The present study suggests new variables of interest in the study of postural control. Beyond the signatures of serial correlations addressed here, the determinants of the threshold that bounds the dynamics of velocity may be of particular interest. The value of this threshold can be empirically estimated by computing the average absolute maximal velocity (AAMV) of the COP. This computation can be easily done from velocity series by extracting the maximum and minimum values of the series within non-overlapping windows. The length of these windows should be chosen to ensure the collection of at least one maximum and one minimum (e.g., 2 sec). The absolute values of these extrema are then averaged. In a preliminary investigation, we computed the AAMV in two groups of participants differing in age (young, N = 26, mean age 19.3±2.1; elderly, N = 25, mean age 76.1±5.8). Data were collected in two conditions of vision (eyes open and eyes closed). We obtained a significant effect of the first factor (F(1,51) = 13.86, p<.000), indicating that AAMV increases with age. The effect of vision was also significant (F(1,51) = 56.21; p<.000), showing an increase in AAMV in the absence of vision. The interaction effect (F(1,51) = 8.22, F<0.007) indicated that the effect of the absence of vision was greater in the elderly (see Figure 7). These results suggest the potential interest of this variable for analyzing the effect of task modalities and individual characteristics on the dynamics of COP. In particular, AAMV may be a predictor of fall risk in the elderly.

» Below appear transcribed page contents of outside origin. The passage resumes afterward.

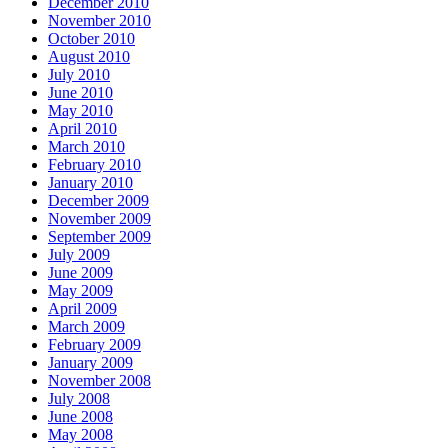
December 2010
November 2010
October 2010
August 2010
July 2010
June 2010
May 2010
April 2010
March 2010
February 2010
January 2010
December 2009
November 2009
September 2009
July 2009
June 2009
May 2009
April 2009
March 2009
February 2009
January 2009
November 2008
July 2008
June 2008
May 2008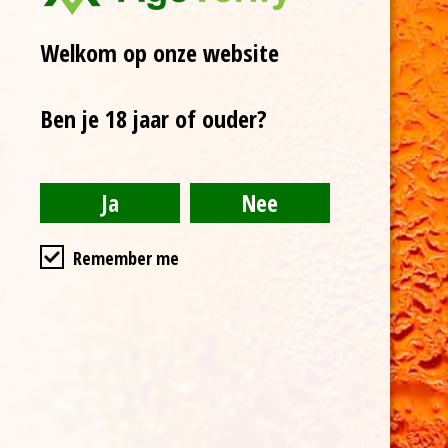
Zeglis Dennen
Zeglis IPA
Welkom op onze website
1 Zeglisglas
Bierviltjes Zeglis
Ben je 18 jaar of ouder?
3 kaarsen
Hemelse Brownie
Koekjes van Sencha
Kaasje van Daan
Blankendaal
Remember me
Nootjes van Daan
Blankendaal
Nougat van Daan
Blankendaal
Dadelbrood
Chutney
Truffels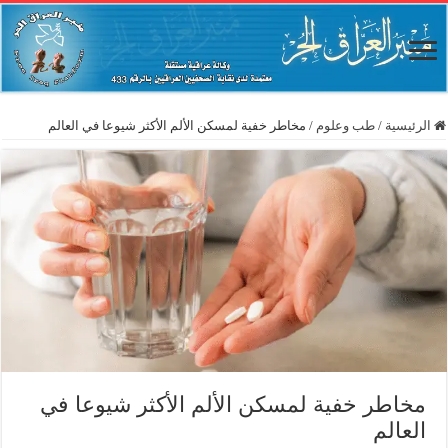
الرئيسية
/
طب وعلوم
/
مخاطر خفية لمسكن الألم الأكثر شيوعا في العالم
مخاطر خفية لمسكن الألم الأكثر شيوعا في
العالم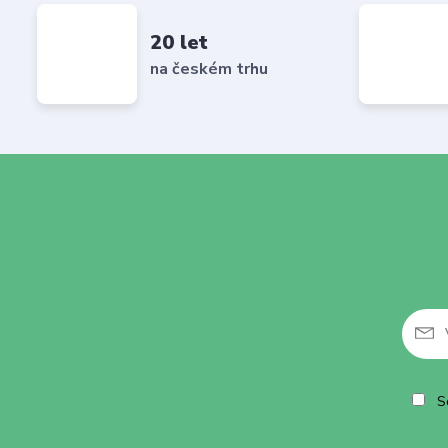
20 let
na českém trhu
So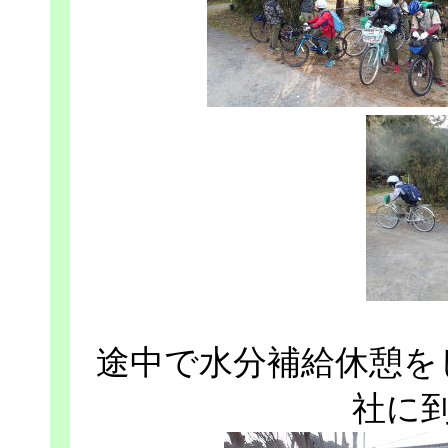
途中で水分補給休憩を
社に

Figure 7. Effects of age and vision on the average absolute maximal velocity of the COP.

Results are given for the AP axis.

This study shows how sophisticated methods for the assessment of the complex properties of experimental time series must be used with much caution and regard to their theoretical and methodological foundations. Perhaps more than for other more “classical” analysis, the conclusions drawn from such methods are directly dependent on the specific properties of the algorithms and procedures implemented.


Ethics statement

This study was conducted according to the principles expressed in the Declaration of Helsinki. The study was approved by the Institutional Review Board of the University of Montpellier 1. All patients provided written informed consent for the collection of samples and subsequent analysis.

Experimental setup

Twenty-six male volunteers (19.3 yrs±2.1) took part in the experiment. The participants were asked to maintain quiet stance on a force platform (Medicapteurs “40 Hz/16b”) of 530 mm×460 mm×35 mm, equipped with three pressure gauges. Participants held their arms alongside their body and focused on a visual reference mark fixed 90 cm in front of them. The feet were oriented with an angle of 15° from the sagittal midline, and the heels were positioned 4 cm apart. The participants had a 30-s familiarization period before testing began.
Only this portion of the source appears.